> Now i backup some files over the network without spooling and get about 300 
> kb/s. If I activate spooling I get 700 kb/s. (Yesterday I got 4 MB/s but this 
> is still ridiculously low...)
Is this a full backup job? Do you have a gigabit network? What version
of bacula are you using? Have you properly indexed your database? If
you do not have a gigabit network is your database on the same server
as the director and storage? Are you backing up thousands of small
files? Do you have software compression on? Are your computers less
than 3 years old or all > 2GHz.

> Isn't the storage daemon supposed to wait until all the data is on the hard 
> drive and then start writing to the tape?
Yes. Bacula 2.1.X waits till the entire spool file is filled before it
writes to the tape. There has been work to allow the tape drive to
work while the client is running (to improve single backup
performance) but I do not think that made it into the current bacula
which is version 2.2.0.

>This doesn't to be the case at all. A spool file is created but also
the writing to the tape starts at the same time so writing speed still
is very low.

Are you sure that spooling is on? I believe you have to activate it in
the job and the bacula-sd. It will show that it is running if you do a
status storage while the job is running. How big is your spool file?

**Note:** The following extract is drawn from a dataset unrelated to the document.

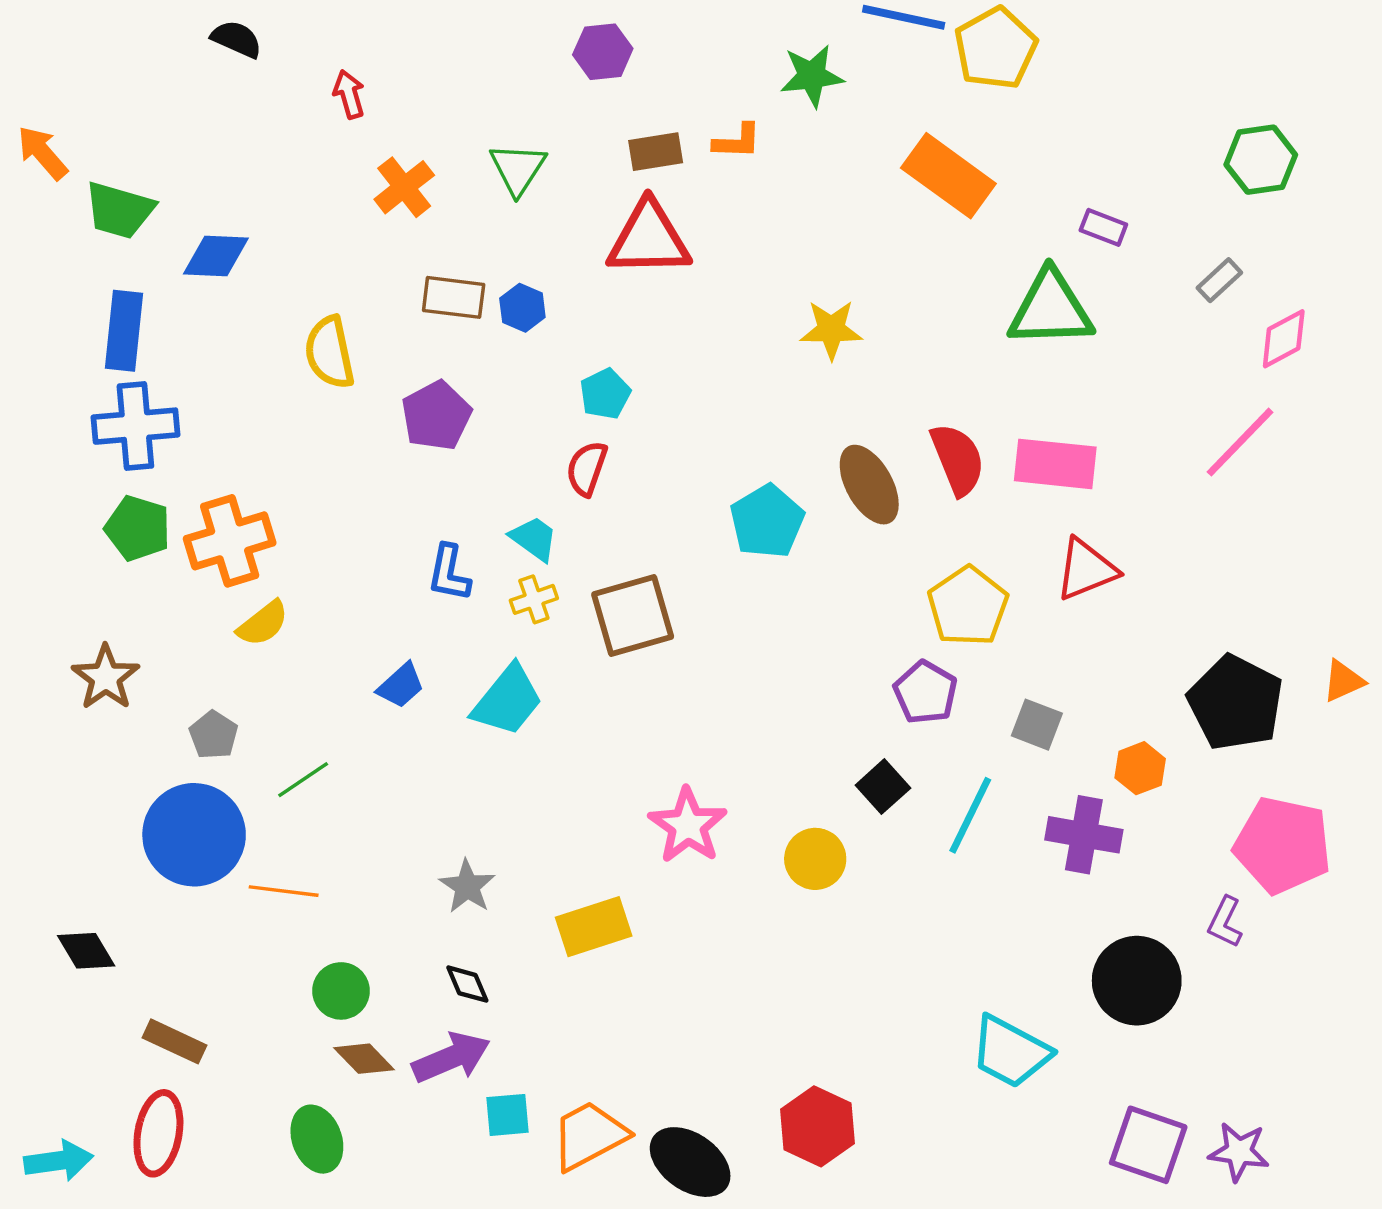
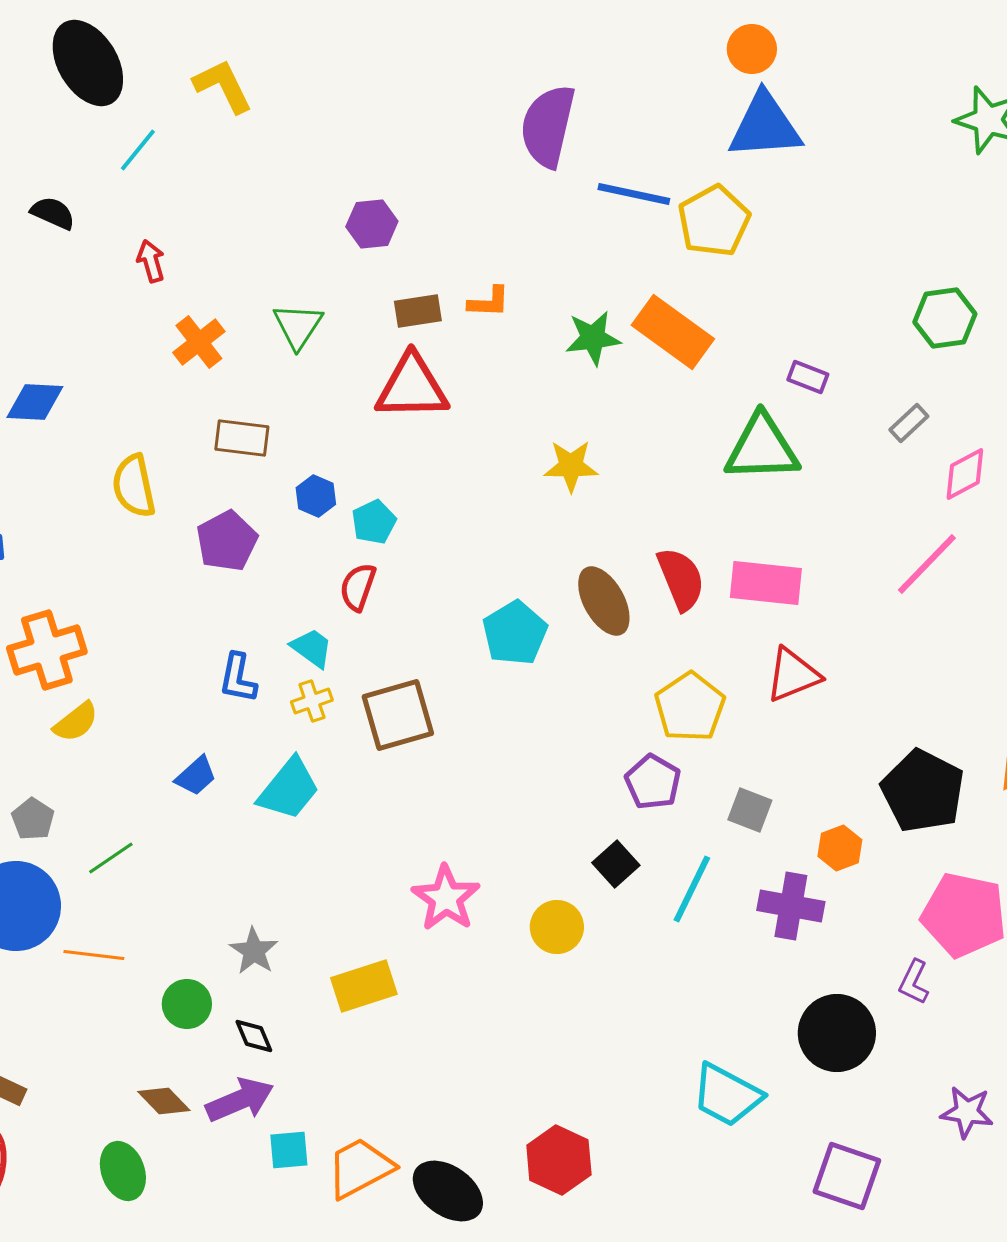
green star: (812, 76) -> (593, 338), moved
blue hexagon: (522, 308) -> (316, 496), moved
green circle: (341, 991) -> (187, 1004), moved
purple star: (1239, 1152) -> (967, 1112), moved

My spool file is to 2GB for my nearly 100% gigabit network with my
LTO2 autochanger and with spooling I get between 4MB/s to 25MB/s which
is dependent on a lot of factors. Incremental and diferential jobs are
usually much slower than Full because the client spends a  lot of time
finding the files to backup. If I backup a job with > 1,000,000 small
files I generally get a lower much rate than backing up a few files
that total the same size as the 1,000,000 small files.

I am running my director, database and storage on three different
machines with the director and storage being dual processor Opteron
248 boxes with 4GB of memory and the database (postgres)  is on an
athlon64 3200 with 2GB of memory. All are running 64 bit gentoo with
most servers running bacula 2.1.X and clients (windows and linux)
running versions of bacula from 1.38 to 2.0.X.